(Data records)

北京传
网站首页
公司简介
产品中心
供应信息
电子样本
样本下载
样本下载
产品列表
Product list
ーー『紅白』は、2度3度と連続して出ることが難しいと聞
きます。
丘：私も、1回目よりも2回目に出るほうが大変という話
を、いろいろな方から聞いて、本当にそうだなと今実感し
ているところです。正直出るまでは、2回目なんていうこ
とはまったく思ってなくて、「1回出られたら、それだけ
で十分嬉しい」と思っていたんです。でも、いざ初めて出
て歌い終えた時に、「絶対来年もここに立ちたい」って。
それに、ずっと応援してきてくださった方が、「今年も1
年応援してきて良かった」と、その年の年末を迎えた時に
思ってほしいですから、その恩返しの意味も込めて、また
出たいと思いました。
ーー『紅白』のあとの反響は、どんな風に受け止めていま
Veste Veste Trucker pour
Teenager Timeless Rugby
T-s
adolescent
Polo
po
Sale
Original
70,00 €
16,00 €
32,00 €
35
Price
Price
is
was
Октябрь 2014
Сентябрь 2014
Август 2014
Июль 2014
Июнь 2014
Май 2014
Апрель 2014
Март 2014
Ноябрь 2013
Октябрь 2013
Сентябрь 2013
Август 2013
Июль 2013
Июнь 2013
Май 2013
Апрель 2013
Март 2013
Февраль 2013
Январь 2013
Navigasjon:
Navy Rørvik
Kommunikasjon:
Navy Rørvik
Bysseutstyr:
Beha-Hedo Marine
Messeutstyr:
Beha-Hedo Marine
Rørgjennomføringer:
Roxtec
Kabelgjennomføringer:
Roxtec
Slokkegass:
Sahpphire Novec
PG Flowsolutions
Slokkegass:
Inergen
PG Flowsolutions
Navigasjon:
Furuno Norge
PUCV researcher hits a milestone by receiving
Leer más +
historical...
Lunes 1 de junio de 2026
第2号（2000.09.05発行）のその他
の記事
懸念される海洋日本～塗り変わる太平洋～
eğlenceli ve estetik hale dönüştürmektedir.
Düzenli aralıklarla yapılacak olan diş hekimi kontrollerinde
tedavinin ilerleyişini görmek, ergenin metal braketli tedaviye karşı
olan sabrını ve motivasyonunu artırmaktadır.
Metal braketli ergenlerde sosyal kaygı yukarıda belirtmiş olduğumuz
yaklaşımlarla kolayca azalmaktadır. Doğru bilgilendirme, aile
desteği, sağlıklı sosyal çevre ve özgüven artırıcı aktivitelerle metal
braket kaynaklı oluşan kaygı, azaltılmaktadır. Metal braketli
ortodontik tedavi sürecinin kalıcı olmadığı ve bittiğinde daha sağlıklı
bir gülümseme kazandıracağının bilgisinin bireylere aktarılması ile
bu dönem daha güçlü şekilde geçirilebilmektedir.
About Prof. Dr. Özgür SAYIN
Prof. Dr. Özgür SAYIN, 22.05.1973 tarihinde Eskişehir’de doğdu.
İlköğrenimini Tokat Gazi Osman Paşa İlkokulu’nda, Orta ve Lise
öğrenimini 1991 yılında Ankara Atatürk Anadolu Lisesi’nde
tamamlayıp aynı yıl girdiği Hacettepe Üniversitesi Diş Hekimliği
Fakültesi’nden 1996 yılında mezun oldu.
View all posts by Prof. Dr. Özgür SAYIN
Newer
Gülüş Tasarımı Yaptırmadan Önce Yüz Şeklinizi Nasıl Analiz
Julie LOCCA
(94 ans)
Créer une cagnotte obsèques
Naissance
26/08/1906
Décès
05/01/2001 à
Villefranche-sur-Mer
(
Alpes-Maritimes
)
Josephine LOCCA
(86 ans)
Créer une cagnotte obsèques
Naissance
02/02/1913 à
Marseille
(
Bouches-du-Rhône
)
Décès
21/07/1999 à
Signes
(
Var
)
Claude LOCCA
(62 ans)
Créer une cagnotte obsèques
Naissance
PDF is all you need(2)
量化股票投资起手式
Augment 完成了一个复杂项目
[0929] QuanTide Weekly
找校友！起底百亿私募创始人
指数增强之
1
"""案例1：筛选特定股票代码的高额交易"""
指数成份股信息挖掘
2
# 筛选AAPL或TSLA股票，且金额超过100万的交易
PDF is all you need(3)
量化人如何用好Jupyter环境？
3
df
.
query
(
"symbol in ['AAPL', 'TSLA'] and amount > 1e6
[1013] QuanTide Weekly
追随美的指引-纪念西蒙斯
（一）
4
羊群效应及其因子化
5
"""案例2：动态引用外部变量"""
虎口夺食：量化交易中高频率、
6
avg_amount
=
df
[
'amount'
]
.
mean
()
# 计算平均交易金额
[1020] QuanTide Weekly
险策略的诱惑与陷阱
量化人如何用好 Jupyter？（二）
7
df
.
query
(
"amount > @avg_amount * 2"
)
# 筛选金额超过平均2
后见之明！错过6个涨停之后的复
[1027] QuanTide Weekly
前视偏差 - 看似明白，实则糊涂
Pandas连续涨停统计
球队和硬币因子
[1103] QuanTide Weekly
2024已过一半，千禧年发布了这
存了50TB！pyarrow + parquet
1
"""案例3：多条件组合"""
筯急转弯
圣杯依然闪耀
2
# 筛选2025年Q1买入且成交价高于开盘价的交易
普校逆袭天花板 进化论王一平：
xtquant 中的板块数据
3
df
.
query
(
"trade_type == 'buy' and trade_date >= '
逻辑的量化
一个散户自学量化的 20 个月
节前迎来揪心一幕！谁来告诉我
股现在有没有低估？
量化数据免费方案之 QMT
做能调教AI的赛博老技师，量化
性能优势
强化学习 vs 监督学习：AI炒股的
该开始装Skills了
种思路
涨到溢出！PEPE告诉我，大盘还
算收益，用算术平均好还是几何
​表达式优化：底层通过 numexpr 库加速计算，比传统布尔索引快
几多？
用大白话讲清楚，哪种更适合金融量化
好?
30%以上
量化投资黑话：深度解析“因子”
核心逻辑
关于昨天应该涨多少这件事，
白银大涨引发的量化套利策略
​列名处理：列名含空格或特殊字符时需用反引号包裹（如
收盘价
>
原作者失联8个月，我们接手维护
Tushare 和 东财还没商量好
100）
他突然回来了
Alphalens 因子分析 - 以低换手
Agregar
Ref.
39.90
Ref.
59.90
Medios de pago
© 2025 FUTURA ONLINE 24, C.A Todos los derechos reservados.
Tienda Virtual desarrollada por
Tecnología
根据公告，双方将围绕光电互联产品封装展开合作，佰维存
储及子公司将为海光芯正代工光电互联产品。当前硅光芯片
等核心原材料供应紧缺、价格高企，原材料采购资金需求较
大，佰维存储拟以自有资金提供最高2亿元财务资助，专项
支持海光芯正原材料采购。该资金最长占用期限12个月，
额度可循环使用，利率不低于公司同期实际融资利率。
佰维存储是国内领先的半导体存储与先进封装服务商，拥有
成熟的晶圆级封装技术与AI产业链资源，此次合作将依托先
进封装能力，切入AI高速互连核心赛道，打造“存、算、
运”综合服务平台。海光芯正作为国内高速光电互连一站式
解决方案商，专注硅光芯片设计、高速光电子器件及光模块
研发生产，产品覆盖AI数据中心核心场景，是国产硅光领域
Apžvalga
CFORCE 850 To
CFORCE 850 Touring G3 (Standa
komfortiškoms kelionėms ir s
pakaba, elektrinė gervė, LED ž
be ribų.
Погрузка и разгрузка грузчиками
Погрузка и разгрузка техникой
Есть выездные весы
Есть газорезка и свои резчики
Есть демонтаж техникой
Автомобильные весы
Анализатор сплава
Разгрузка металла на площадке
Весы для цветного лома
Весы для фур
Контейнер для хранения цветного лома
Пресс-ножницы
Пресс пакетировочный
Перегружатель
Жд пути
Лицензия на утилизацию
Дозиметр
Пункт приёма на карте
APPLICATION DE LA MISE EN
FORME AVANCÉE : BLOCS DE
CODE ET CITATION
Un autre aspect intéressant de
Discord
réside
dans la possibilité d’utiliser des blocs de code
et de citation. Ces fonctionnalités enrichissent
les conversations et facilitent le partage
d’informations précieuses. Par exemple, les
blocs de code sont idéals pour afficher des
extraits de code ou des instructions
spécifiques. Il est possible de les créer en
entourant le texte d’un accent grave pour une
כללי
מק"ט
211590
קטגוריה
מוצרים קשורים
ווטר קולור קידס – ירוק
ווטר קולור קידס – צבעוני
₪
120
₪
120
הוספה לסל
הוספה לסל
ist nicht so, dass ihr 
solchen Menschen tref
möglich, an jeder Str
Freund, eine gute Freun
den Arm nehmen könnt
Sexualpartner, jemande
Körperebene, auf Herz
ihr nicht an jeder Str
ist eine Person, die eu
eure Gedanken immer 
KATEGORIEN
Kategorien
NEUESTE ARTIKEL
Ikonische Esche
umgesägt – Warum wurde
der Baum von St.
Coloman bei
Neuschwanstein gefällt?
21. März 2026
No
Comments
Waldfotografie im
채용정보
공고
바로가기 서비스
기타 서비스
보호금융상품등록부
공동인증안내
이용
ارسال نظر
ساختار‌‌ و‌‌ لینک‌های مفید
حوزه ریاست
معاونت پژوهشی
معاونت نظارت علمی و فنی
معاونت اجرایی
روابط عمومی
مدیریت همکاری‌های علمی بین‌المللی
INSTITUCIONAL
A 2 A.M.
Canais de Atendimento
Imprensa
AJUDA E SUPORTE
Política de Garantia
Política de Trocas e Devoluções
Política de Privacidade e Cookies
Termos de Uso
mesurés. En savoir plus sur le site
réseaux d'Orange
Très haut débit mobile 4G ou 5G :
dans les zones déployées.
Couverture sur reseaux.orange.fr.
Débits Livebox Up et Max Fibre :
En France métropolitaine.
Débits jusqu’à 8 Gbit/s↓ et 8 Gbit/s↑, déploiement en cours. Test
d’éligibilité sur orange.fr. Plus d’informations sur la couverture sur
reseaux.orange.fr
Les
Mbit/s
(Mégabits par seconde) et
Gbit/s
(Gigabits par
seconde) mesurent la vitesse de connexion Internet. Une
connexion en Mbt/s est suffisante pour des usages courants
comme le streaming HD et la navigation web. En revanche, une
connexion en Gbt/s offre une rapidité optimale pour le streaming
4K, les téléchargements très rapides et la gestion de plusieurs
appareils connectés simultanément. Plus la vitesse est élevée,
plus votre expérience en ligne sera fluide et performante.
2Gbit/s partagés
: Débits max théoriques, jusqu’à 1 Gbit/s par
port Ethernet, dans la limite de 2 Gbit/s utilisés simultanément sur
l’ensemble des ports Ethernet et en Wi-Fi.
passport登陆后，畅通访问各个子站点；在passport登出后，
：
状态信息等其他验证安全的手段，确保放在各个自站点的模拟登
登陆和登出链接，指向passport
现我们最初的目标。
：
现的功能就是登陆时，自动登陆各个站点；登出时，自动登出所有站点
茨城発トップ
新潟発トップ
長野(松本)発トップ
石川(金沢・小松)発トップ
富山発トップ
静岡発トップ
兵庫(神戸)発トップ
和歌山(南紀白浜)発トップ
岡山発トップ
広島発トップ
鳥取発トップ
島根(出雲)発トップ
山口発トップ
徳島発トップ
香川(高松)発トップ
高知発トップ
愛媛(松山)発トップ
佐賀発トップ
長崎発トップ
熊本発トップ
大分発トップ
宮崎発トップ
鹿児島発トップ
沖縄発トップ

→ **TRY IT**: Proceeding from the line containing "Débits jusqu’à 8" through the line containing "comme le streaming", transcribe the lines above exactly, both end lines included.

→ **RESPONSE TO THIS TASK**:
Débits jusqu’à 8 Gbit/s↓ et 8 Gbit/s↑, déploiement en cours. Test
d’éligibilité sur orange.fr. Plus d’informations sur la couverture sur
reseaux.orange.fr
Les
Mbit/s
(Mégabits par seconde) et
Gbit/s
(Gigabits par
seconde) mesurent la vitesse de connexion Internet. Une
connexion en Mbt/s est suffisante pour des usages courants
comme le streaming HD et la navigation web. En revanche, une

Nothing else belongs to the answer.